The auto ABS sector is in reverse gear, and threatens to suppress total traditional asset securitization numbers for 2006, according to Wall Street estimates. Issuance will reach $675 million for all of 2006, about 6% shy of 2005's volume, according to recent estimates from Citigroup Capital Markets.

Citigroup's estimates look decidedly more discouraging despite revisions to the numbers that include production from the residential MBS, CDO and student loan auction rate sectors. The bank added another $5 billion from the student loan sector and $15 billion more from home equity loan issuance, but production estimates from the auto sector, which were off by $15 billion, offset those gains.

After taking those factors into consideration, says Citigroup, overall ABS supply will drop 12% for all of 2006.

Being a wild card sector of the ABS market, auto loans secured $86 billion in asset-backed securities in 2004, before cranking out $115 billion in volume in 2005, Citigroup said. The company expected the auto loan sector to at least match 2005 volume this year, but instead revised its expectations down to $100 billion in projected ABS volume from $115 billion.

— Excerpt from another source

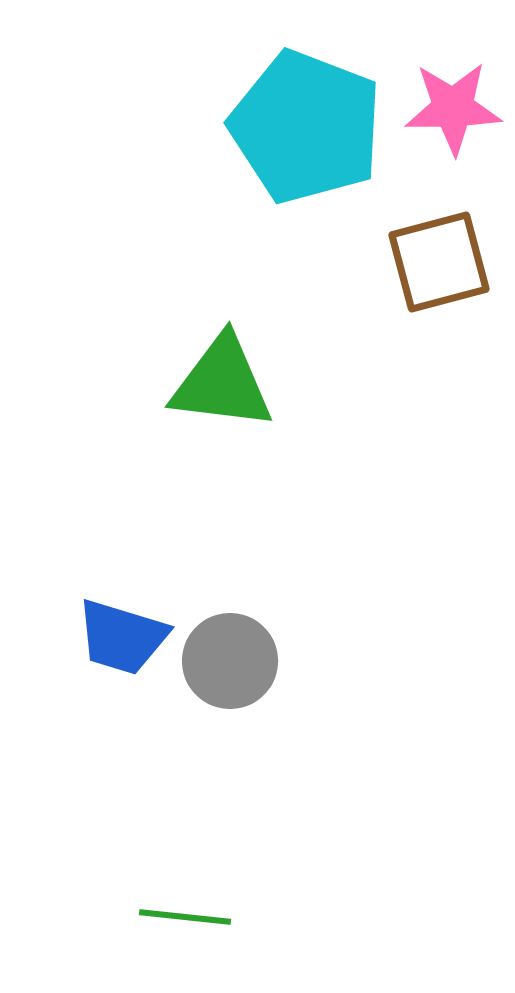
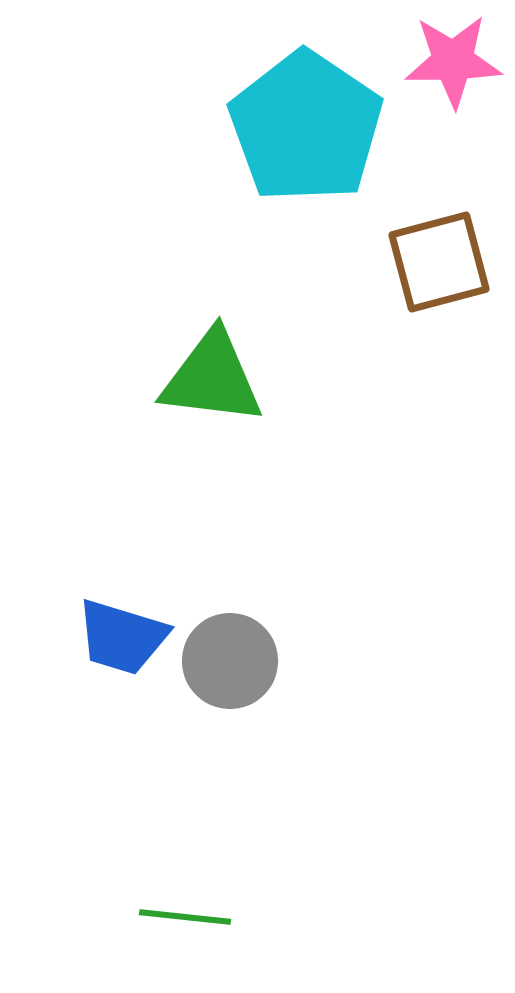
pink star: moved 47 px up
cyan pentagon: rotated 13 degrees clockwise
green triangle: moved 10 px left, 5 px up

Citigroup is not the only company that thinks a downturn in auto loan ABS deals is on the way. After noticing that major issuers such as Ford Motor Credit and General Motors Corp. sought alternative forms of financing as well as the virtual disappearance of the midprime sector, analysts at Barclays Capital adjusted its somewhat aggressive expectations for new auto loan ABS deals, said Joe Astorina, a director of securitization research at Barclays Capital.

Ford and GM have tapped commercial paper, a form of short-term corporate debt, and dealer floorplan financing, to fund their operations. As for midprime auto loan lenders, former major players such as Bayview Acceptance Corp., Onyx and WFS Financial have been acquired recently, and their new owners do not appear eager to issue as much asset-backed paper as their captured companies.

Other asset classes, such as credit cards and home equity loans are on pace to beat 2005's numbers.

"Autos are the one sort of laggard, in terms of issuance," Astorina said.

As for the mortgage-backed securities sector, issuance for 2006 is closely tracking production for 2005, at least through June, said Michael Youngblood of Friedman Billings Ramsey. Prime issuance had an average monthly volume of $23.6 billion, up from $22.3 billion in 2005. Momentum is building in the Alt-A sector, boosting average monthly volumes to $26.1 billion, compared to $15.5 billion in 2005. Subprime mortgage ABS issuance was $46.7 billion, as opposed to $46.9 billion.

"In terms of nonagency securities, we're tracking in line with or slightly ahead of 2005, as long as the slope of the yield curve holds its current shape," Youngblood said, adding that 2005 "was the fourth consecutive record year of non-agency issuance. It is possible to set a new record."

Getting down to consumer fundamentals, the underpinnings of asset securitization performance, Citigroup noted that Americans appear to be in stable fiscal health, despite a negative savings rate. The personal savings rate was -0.3% in the fourth quarter of 2005, and in May 2006, was six times lower, at 7%. Prior to 2005, the personal savings rate had not been in negative territory since the Great Depression.

"Several factors point out that the consumer may be running out of steam," Citigroup said, since the current savings rate does not reflect pending resets in interest-only mortgages and borrowers confronting a slowing housing market.

There is hope yet for the leveraged American, Citigroup suggested. Consumers' financial assets exceed mortgage debt on nonfarm homes by a six-to-one margin, giving consumers a strong cushion. Employment numbers are also encouraging, Citigroup said. During the first six months of 2006, gains in nonfarm payrolls ranged from 92,000 to 200,000 per month, even though numbers for April and preliminary estimates for May and June were on the lower end of that range.